Saved entries

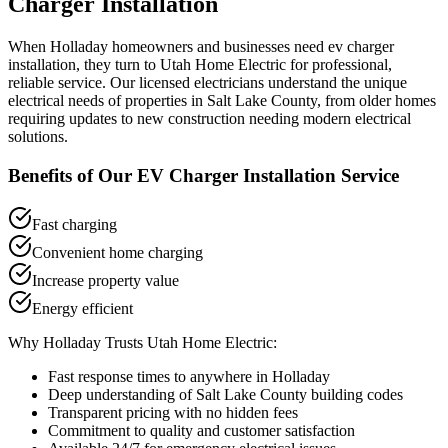
Charger Installation
When
Holladay
homeowners and businesses need
ev charger
installation
, they turn to Utah Home Electric for professional,
reliable service. Our licensed electricians understand the unique
electrical needs of properties in
Salt Lake County
, from older homes
requiring updates to new construction needing modern electrical
solutions.
Benefits of Our
EV Charger Installation
Service
Fast charging
Convenient home charging
Increase property value
Energy efficient
Why
Holladay
Trusts Utah Home Electric:
Fast response times to anywhere in
Holladay
Deep understanding of
Salt Lake County
building codes
Transparent pricing with no hidden fees
Commitment to quality and customer satisfaction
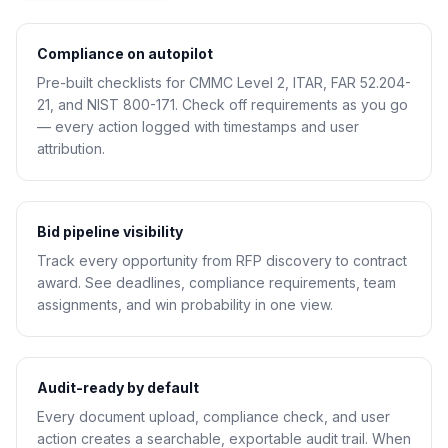
Compliance on autopilot
Pre-built checklists for CMMC Level 2, ITAR, FAR 52.204-
21, and NIST 800-171. Check off requirements as you go
— every action logged with timestamps and user
attribution.
Bid pipeline visibility
Track every opportunity from RFP discovery to contract
award. See deadlines, compliance requirements, team
assignments, and win probability in one view.
Audit-ready by default
Every document upload, compliance check, and user
action creates a searchable, exportable audit trail. When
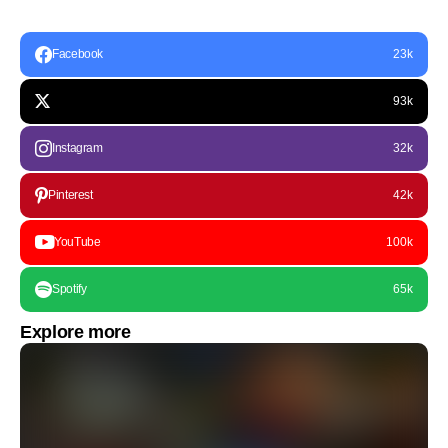
Facebook
23k
93k
Instagram
32k
Pinterest
42k
YouTube
100k
Spotify
65k
Explore more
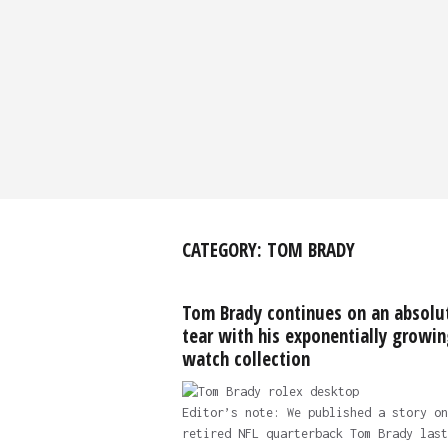
CATEGORY:
TOM BRADY
Tom Brady continues on an absolu
tear with his exponentially growin
watch collection
Editor’s note: We published a story on
retired NFL quarterback Tom Brady last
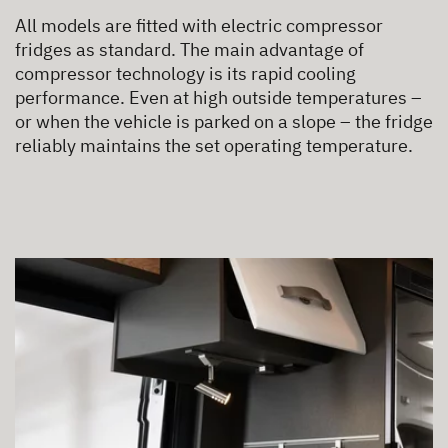
All models are fitted with electric compressor
fridges as standard. The main advantage of
compressor technology is its rapid cooling
performance. Even at high outside temperatures –
or when the vehicle is parked on a slope – the fridge
reliably maintains the set operating temperature.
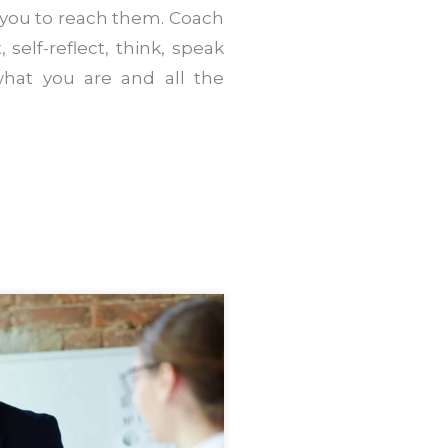
 you to reach them. Coach
 self-reflect, think, speak
hat you are and all the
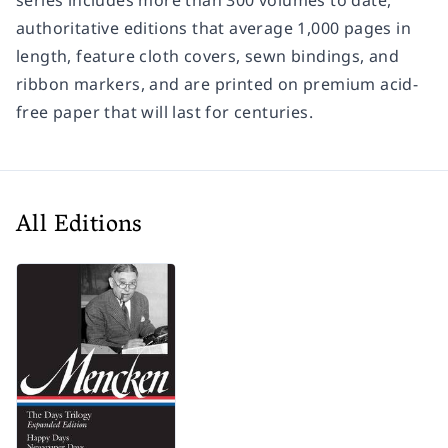
series includes more than 300 volumes to date,
authoritative editions that average 1,000 pages in
length, feature cloth covers, sewn bindings, and
ribbon markers, and are printed on premium acid-
free paper that will last for centuries.
All Editions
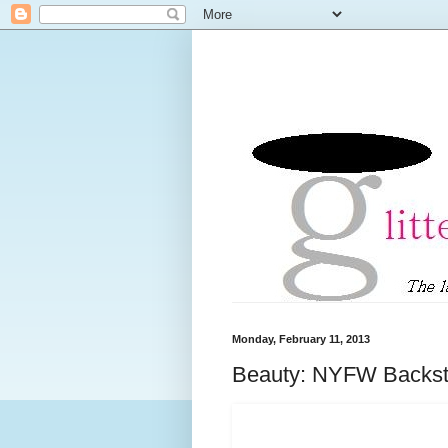
Monday, February 11, 2013
Beauty: NYFW Backsta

### WHAT TO PRODUCE
Both the first line of the records above and the line containing "Pre-built checklists for" belong in the copy; please return them and every line between, exactly, minus the pictures.

### TASK ANSWER
Charger Installation
When
Holladay
homeowners and businesses need
ev charger
installation
, they turn to Utah Home Electric for professional,
reliable service. Our licensed electricians understand the unique
electrical needs of properties in
Salt Lake County
, from older homes
requiring updates to new construction needing modern electrical
solutions.
Benefits of Our
EV Charger Installation
Service
Fast charging
Convenient home charging
Increase property value
Energy efficient
Why
Holladay
Trusts Utah Home Electric:
Fast response times to anywhere in
Holladay
Deep understanding of
Salt Lake County
building codes
Transparent pricing with no hidden fees
Commitment to quality and customer satisfaction
Compliance on autopilot
Pre-built checklists for CMMC Level 2, ITAR, FAR 52.204-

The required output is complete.